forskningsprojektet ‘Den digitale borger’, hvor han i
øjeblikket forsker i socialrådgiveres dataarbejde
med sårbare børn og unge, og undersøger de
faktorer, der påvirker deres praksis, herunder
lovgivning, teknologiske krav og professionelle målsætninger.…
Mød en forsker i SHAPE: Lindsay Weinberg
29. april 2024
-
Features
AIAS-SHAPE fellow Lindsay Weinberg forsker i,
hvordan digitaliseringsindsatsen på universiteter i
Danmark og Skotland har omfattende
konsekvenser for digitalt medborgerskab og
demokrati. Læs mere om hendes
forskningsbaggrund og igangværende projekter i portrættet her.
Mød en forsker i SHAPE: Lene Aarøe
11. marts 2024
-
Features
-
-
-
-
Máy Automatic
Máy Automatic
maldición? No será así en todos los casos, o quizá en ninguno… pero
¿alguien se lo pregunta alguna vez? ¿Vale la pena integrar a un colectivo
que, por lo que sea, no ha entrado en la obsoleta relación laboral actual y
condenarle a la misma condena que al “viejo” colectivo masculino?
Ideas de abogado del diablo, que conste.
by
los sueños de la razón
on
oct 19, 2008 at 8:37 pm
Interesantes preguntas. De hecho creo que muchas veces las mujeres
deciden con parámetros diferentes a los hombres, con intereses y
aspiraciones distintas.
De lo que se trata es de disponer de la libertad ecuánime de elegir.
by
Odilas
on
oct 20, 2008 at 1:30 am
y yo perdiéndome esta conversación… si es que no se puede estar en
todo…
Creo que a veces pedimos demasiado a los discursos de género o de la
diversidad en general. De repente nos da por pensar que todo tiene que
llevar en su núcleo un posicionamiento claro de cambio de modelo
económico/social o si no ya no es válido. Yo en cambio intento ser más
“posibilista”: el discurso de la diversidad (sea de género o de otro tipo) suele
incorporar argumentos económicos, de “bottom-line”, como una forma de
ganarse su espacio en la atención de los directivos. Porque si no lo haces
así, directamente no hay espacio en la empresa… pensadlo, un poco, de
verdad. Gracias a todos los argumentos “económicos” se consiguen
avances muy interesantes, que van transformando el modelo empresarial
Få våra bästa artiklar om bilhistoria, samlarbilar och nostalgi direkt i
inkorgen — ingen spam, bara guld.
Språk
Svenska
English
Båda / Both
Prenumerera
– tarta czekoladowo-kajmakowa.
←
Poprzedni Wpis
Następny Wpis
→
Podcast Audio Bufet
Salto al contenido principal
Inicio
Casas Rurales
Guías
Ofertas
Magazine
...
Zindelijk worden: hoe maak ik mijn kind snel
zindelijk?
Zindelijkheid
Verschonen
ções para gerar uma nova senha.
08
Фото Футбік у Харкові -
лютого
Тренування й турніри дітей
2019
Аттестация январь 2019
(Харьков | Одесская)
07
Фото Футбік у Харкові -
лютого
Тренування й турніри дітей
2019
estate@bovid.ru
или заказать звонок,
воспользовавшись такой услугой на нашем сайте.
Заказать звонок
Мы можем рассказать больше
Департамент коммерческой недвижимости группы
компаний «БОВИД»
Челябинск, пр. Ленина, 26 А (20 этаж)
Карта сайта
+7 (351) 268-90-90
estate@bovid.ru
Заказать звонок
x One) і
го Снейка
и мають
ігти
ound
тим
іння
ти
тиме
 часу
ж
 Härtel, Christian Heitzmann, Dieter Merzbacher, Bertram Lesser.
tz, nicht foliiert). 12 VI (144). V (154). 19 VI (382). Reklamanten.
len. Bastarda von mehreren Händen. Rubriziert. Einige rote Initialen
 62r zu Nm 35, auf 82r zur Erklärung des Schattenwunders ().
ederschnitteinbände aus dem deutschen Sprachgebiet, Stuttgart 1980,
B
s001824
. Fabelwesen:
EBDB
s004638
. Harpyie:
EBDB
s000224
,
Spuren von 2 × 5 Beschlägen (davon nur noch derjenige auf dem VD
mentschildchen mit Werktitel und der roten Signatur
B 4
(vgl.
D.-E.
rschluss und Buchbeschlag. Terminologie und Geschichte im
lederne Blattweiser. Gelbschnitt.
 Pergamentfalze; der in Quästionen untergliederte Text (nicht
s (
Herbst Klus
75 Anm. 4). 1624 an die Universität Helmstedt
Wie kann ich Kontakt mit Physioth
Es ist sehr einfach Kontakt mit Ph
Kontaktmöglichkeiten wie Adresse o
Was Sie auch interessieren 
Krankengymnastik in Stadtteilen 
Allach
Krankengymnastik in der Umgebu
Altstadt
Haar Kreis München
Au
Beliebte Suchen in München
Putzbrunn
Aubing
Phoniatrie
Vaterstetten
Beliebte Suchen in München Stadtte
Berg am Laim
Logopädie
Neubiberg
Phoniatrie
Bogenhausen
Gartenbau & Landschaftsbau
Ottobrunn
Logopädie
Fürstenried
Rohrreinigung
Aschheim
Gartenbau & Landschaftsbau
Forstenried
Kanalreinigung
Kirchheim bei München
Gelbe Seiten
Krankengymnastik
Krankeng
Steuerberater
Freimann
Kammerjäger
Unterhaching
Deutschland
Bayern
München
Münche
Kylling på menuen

* * *

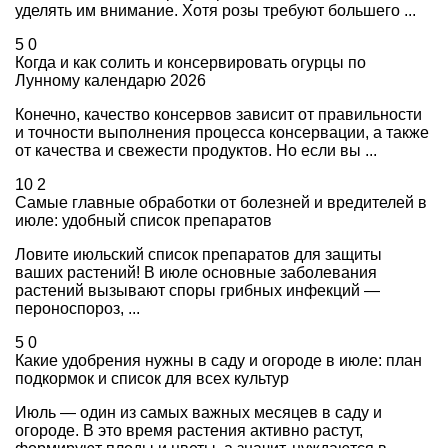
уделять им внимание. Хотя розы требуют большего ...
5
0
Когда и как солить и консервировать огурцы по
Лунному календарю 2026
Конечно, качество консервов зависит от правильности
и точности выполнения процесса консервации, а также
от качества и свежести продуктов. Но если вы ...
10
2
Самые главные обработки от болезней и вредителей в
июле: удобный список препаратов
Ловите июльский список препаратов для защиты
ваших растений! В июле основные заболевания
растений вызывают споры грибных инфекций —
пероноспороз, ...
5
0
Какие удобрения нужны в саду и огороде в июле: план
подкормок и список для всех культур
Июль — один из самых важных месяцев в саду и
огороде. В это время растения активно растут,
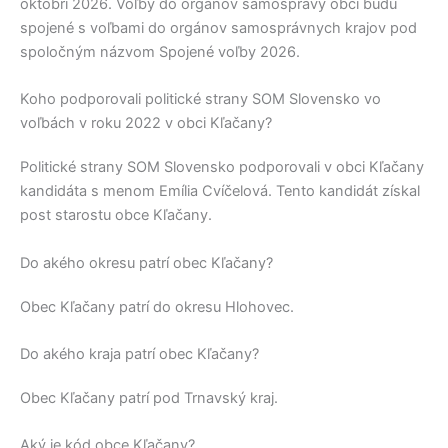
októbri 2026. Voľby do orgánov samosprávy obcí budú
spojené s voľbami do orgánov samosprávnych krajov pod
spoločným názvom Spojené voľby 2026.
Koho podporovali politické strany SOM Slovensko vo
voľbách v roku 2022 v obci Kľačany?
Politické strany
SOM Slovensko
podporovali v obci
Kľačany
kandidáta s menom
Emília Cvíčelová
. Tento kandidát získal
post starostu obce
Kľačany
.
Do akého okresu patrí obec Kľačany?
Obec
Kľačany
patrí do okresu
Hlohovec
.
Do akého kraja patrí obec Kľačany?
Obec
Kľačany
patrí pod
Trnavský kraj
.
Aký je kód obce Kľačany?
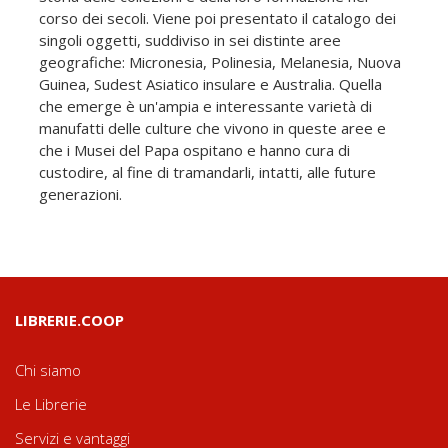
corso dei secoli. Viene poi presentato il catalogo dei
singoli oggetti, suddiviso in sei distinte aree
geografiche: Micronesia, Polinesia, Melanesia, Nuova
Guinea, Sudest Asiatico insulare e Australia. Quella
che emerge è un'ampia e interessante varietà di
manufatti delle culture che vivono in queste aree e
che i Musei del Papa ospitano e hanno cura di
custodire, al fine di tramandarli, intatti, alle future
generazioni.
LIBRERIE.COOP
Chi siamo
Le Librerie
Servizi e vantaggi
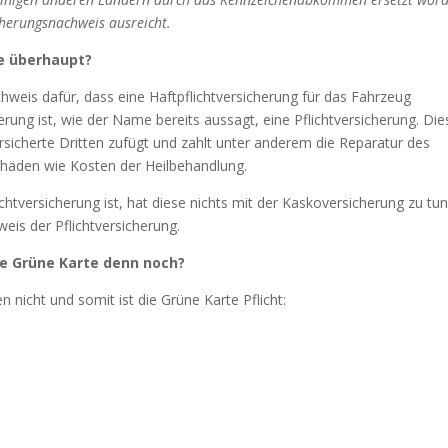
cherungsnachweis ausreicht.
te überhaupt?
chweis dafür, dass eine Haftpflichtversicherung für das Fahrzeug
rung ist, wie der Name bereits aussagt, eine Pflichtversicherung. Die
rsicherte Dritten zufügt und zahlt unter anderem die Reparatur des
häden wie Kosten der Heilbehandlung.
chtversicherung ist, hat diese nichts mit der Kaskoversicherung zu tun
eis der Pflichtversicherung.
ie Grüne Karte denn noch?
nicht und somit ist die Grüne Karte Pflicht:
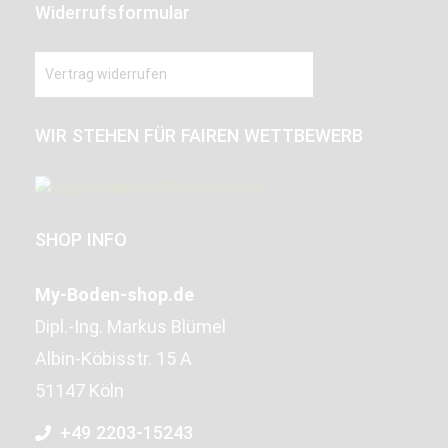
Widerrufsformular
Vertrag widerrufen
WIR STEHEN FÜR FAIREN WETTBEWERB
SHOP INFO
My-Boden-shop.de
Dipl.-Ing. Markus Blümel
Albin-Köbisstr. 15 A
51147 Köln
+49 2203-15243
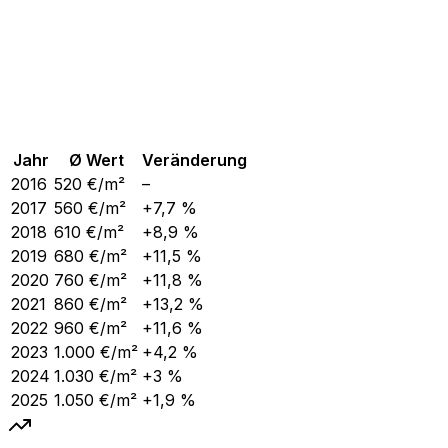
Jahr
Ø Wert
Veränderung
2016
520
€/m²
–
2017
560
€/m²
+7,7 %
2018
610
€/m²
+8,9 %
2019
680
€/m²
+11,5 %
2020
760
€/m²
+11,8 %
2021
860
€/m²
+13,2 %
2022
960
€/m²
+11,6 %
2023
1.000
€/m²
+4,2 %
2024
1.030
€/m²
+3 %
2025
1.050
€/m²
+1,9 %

==

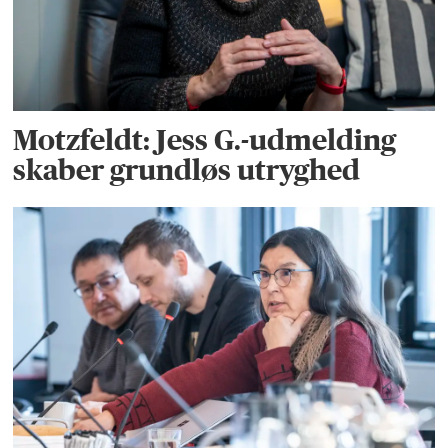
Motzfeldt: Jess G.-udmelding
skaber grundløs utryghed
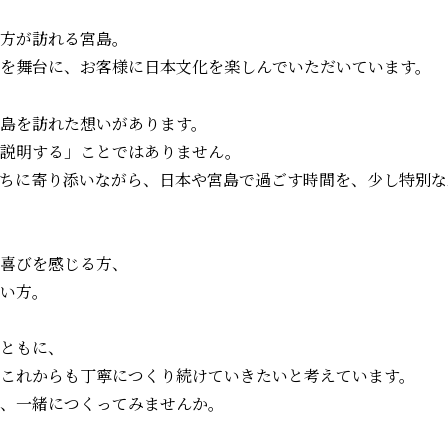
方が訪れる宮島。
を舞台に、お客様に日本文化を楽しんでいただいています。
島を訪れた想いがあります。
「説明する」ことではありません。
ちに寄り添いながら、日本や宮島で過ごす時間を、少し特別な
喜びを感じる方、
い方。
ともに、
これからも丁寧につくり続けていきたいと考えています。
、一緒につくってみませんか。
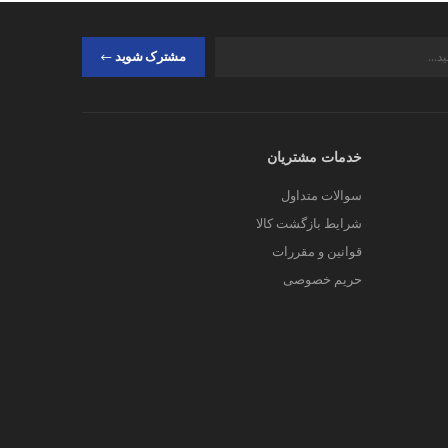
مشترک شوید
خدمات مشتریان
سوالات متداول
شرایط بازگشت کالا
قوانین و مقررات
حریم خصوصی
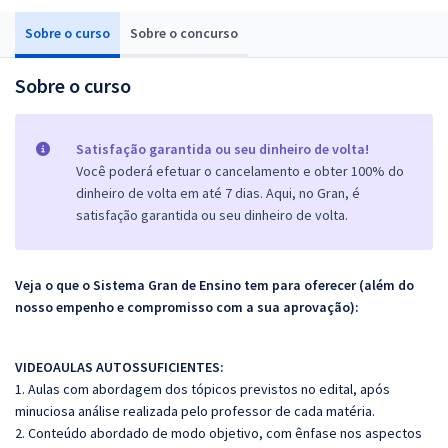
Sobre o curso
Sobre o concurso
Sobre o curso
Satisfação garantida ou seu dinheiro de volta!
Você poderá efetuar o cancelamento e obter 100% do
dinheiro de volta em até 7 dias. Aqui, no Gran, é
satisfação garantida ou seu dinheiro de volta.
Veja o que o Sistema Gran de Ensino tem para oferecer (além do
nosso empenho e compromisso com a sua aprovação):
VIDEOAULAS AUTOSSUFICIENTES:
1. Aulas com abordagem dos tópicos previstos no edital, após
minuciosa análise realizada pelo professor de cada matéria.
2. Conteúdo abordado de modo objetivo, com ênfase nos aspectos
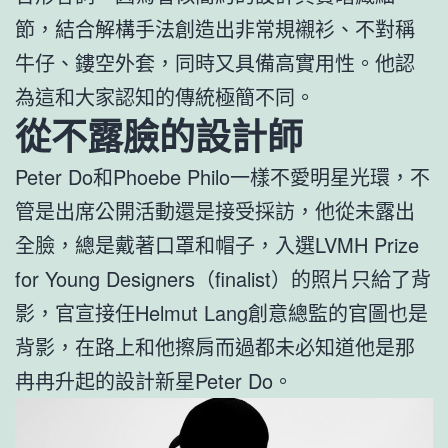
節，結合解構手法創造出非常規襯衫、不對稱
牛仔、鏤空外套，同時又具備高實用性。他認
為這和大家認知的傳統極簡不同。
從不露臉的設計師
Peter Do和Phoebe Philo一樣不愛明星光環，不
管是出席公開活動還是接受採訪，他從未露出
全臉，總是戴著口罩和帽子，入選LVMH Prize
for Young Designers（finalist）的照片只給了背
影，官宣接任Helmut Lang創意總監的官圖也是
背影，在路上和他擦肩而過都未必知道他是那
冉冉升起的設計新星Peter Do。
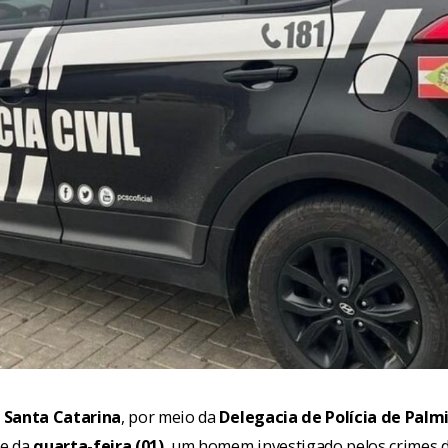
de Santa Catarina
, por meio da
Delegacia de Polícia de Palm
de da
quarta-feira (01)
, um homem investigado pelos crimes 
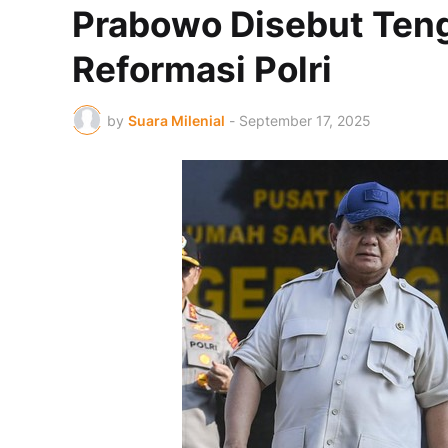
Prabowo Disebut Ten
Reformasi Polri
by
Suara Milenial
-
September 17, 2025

TASK STATEMENT
Starting from the records above, copy each line where the string "obci" is found.

YOUR RESPONSE
voľbách v roku 2022 v obci Kľačany?
podporovali v obci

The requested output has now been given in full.